• **EXERCISE INSTRUCTIONS**
Reproduce the line with "Task: Click on the 事例掲載申請フォーム" and everything after it in the listing below, exactly, both ends included. No pictures.

• **PROVIDED INFORMATION**
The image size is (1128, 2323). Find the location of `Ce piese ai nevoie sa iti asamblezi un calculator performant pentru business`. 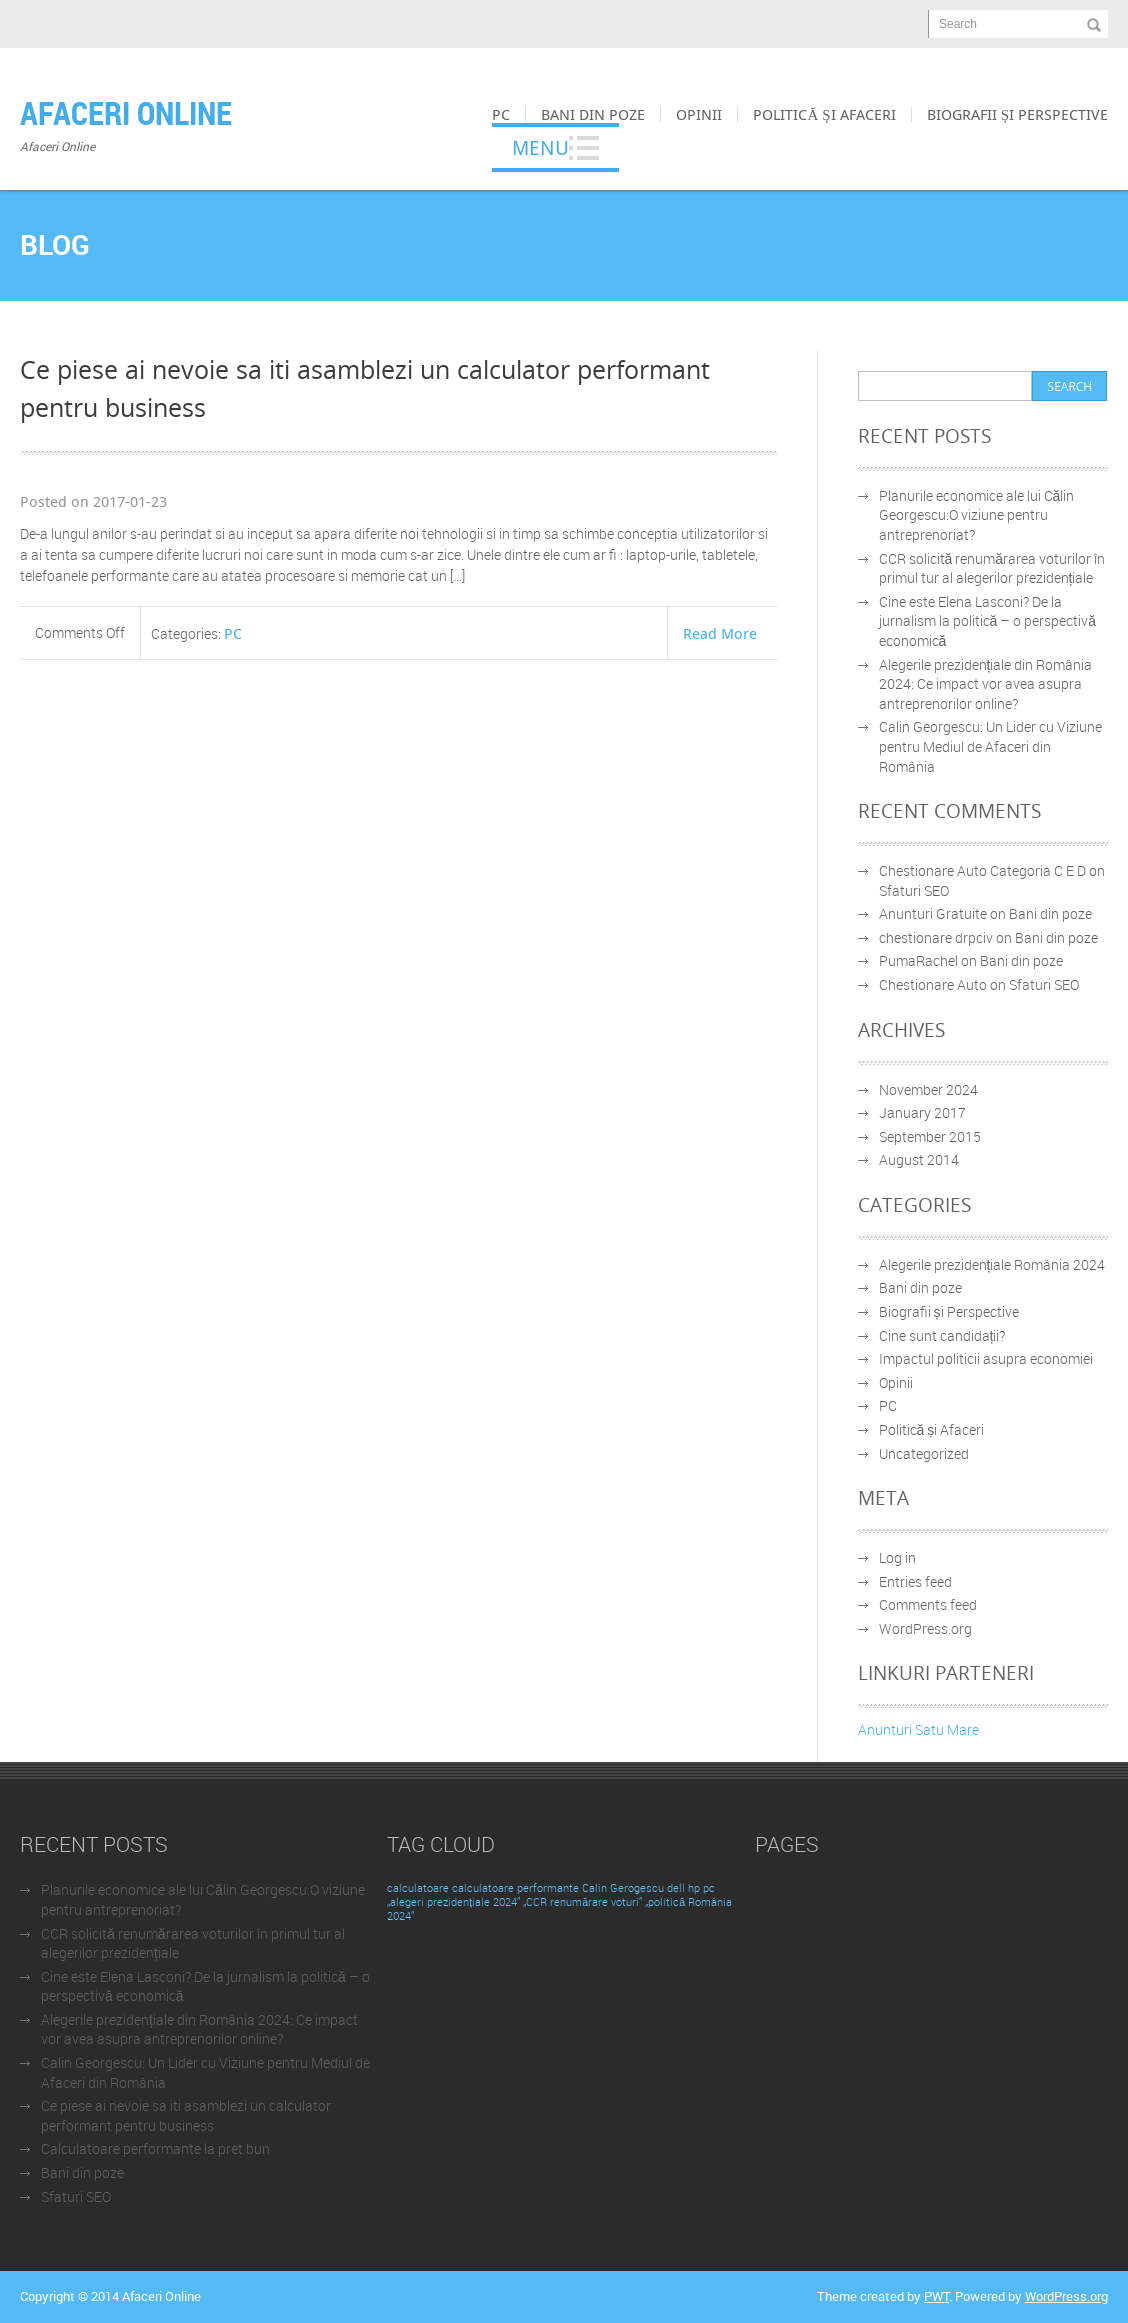

Ce piese ai nevoie sa iti asamblezi un calculator performant pentru business is located at coordinates (186, 2115).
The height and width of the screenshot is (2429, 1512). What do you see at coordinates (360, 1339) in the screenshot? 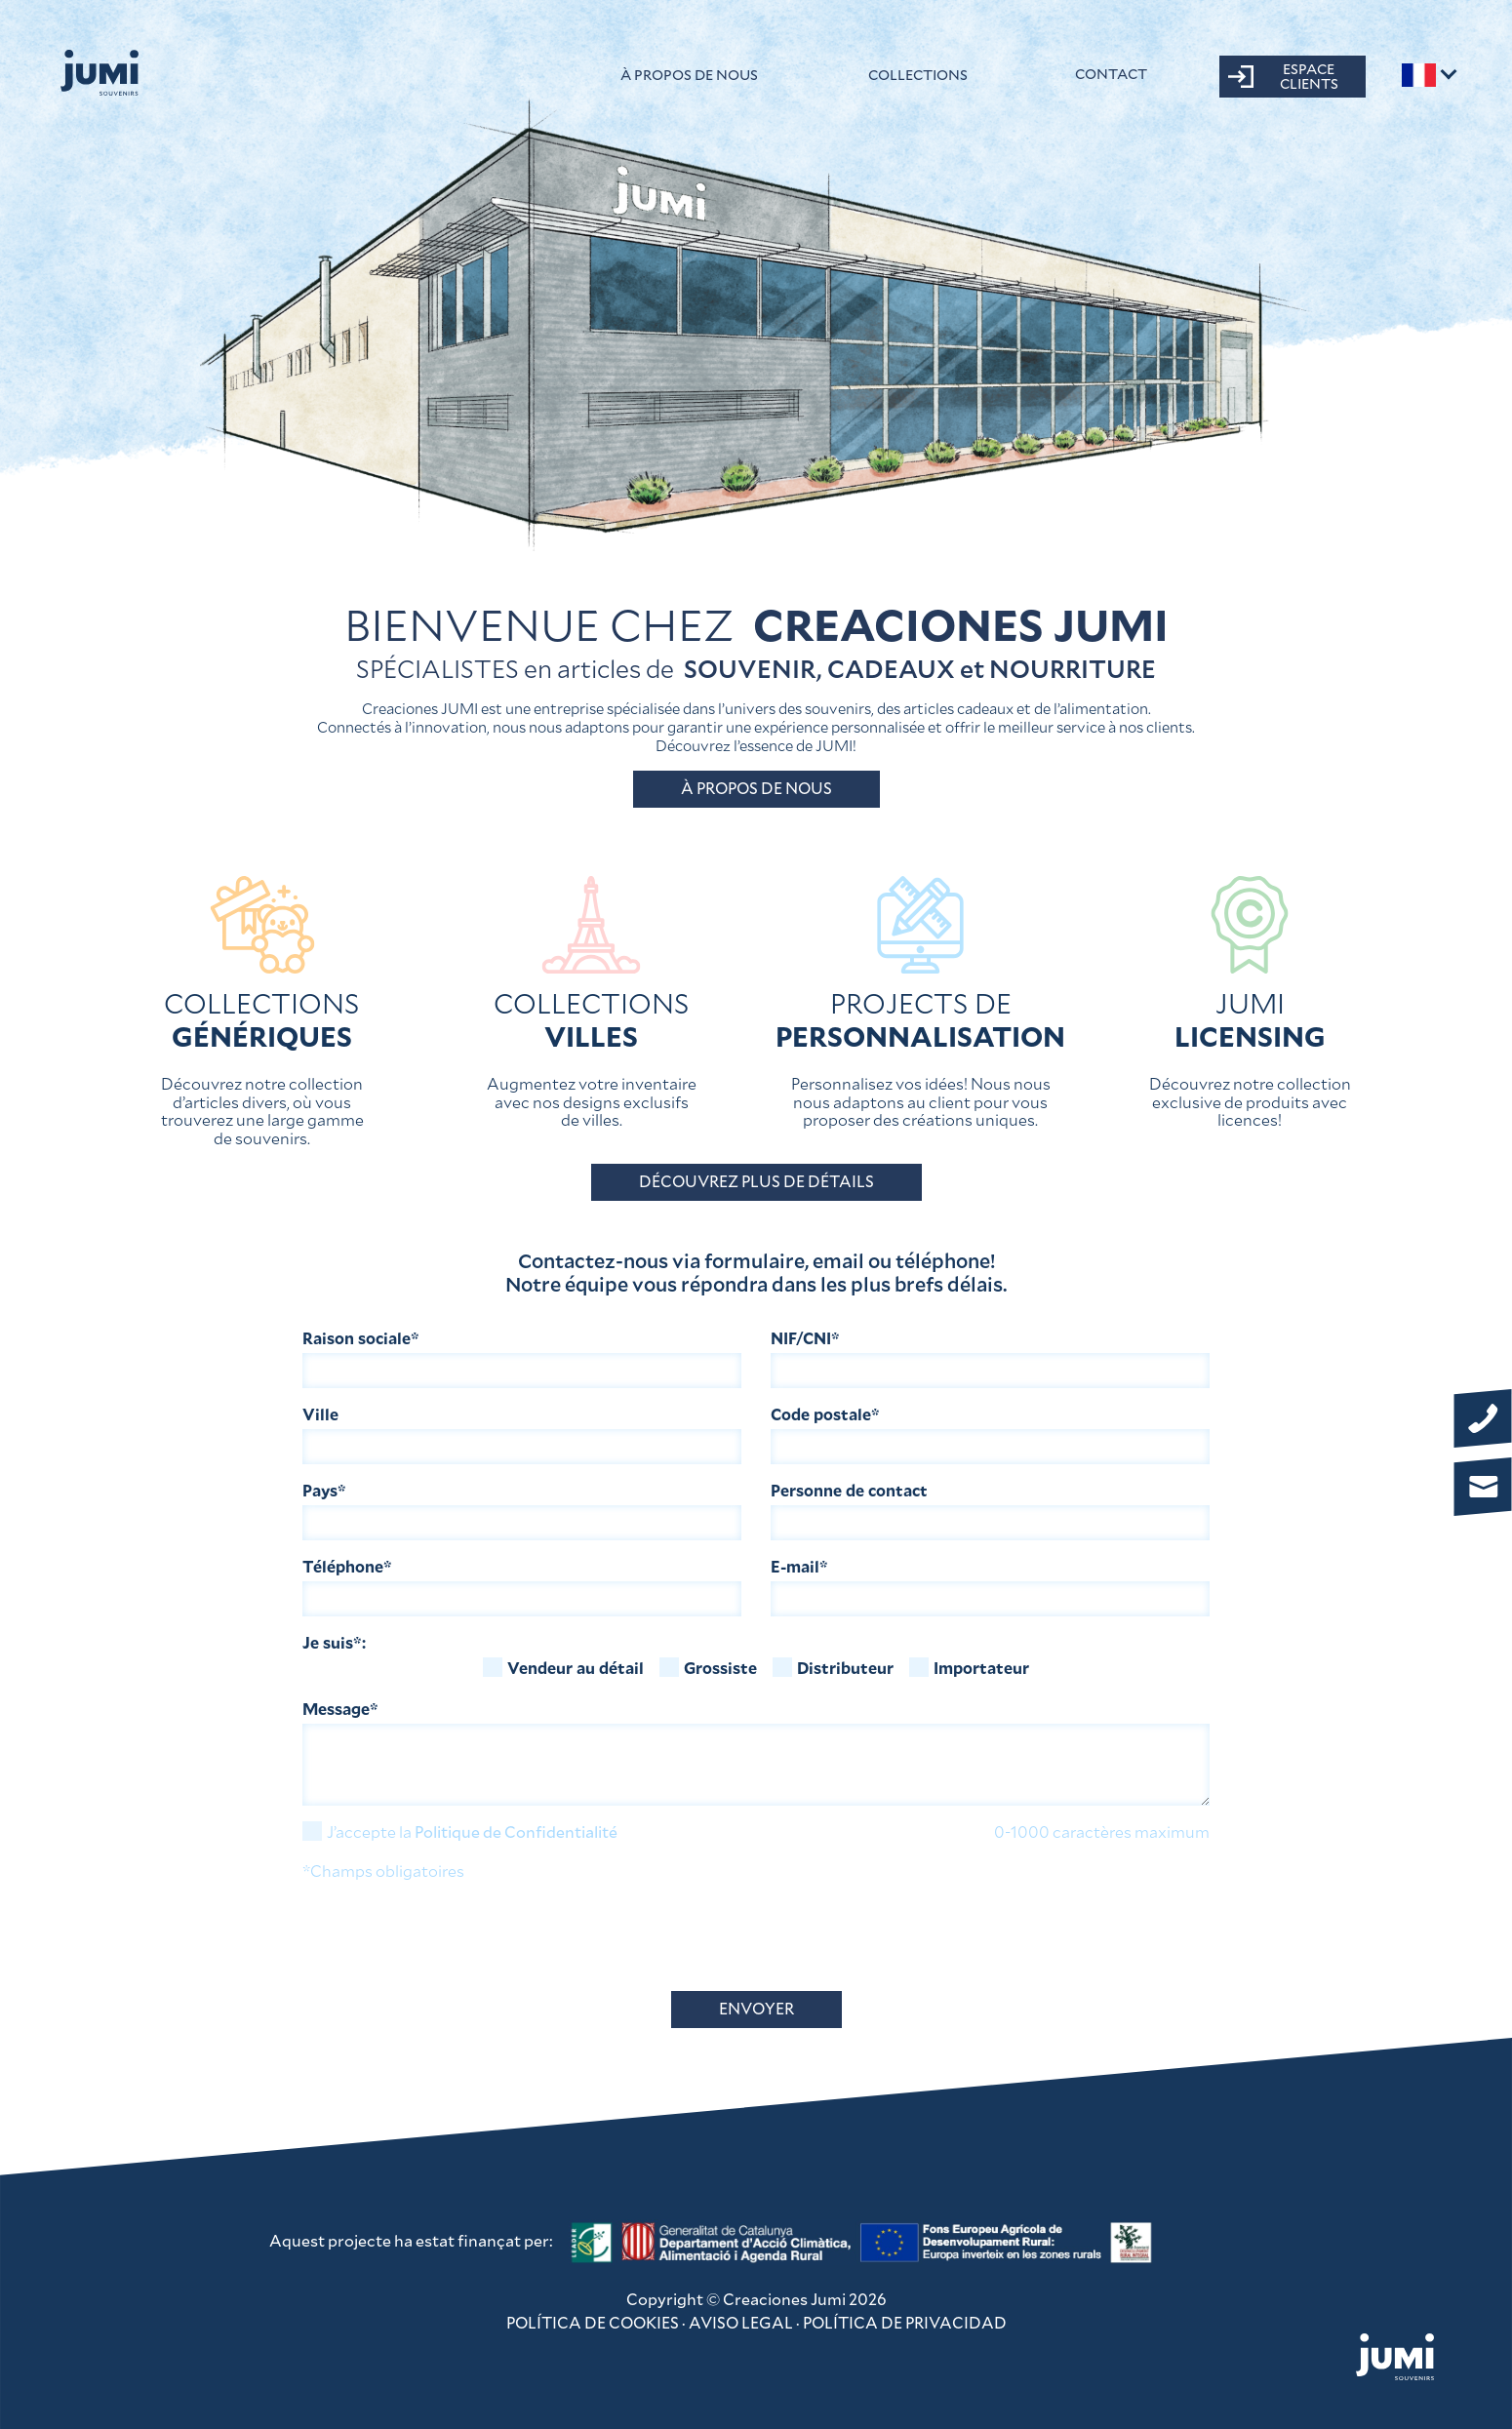
I see `Raison sociale*` at bounding box center [360, 1339].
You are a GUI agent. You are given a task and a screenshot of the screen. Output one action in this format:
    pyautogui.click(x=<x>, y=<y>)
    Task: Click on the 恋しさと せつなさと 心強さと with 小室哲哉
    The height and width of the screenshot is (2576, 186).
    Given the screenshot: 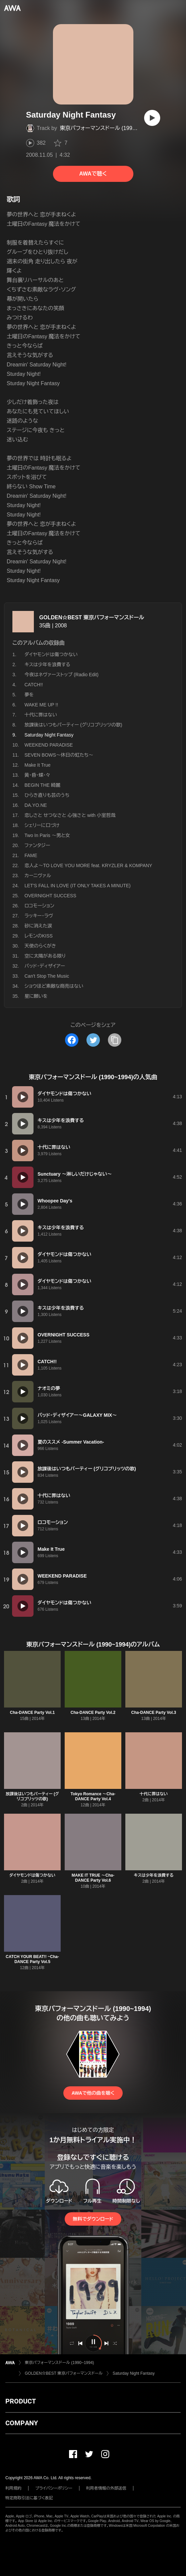 What is the action you would take?
    pyautogui.click(x=70, y=815)
    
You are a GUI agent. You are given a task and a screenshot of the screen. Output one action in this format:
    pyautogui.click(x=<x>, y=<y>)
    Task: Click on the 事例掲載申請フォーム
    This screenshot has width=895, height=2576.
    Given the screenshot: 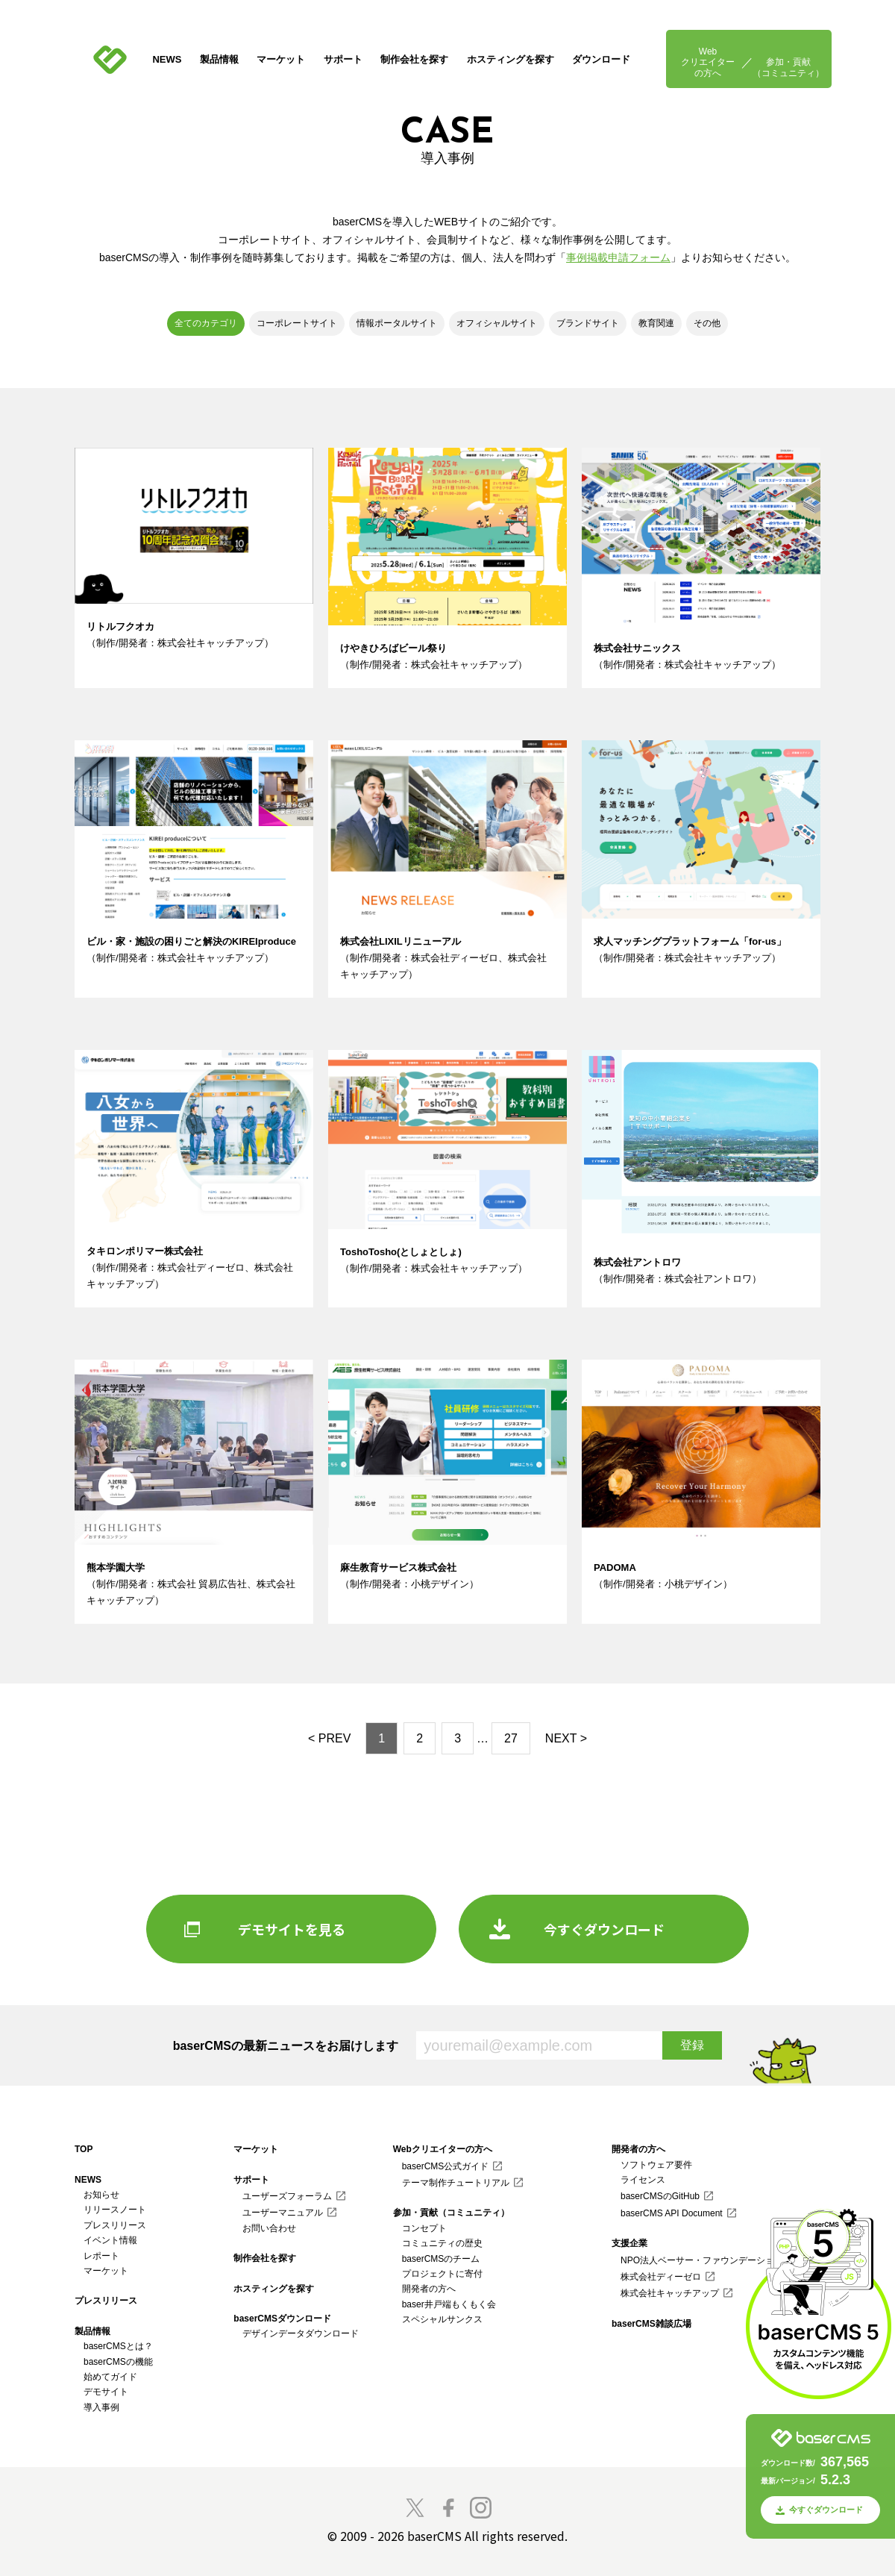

• **RESPONSE**
    Task: Click on the 事例掲載申請フォーム
    This screenshot has width=895, height=2576.
    Given the screenshot: 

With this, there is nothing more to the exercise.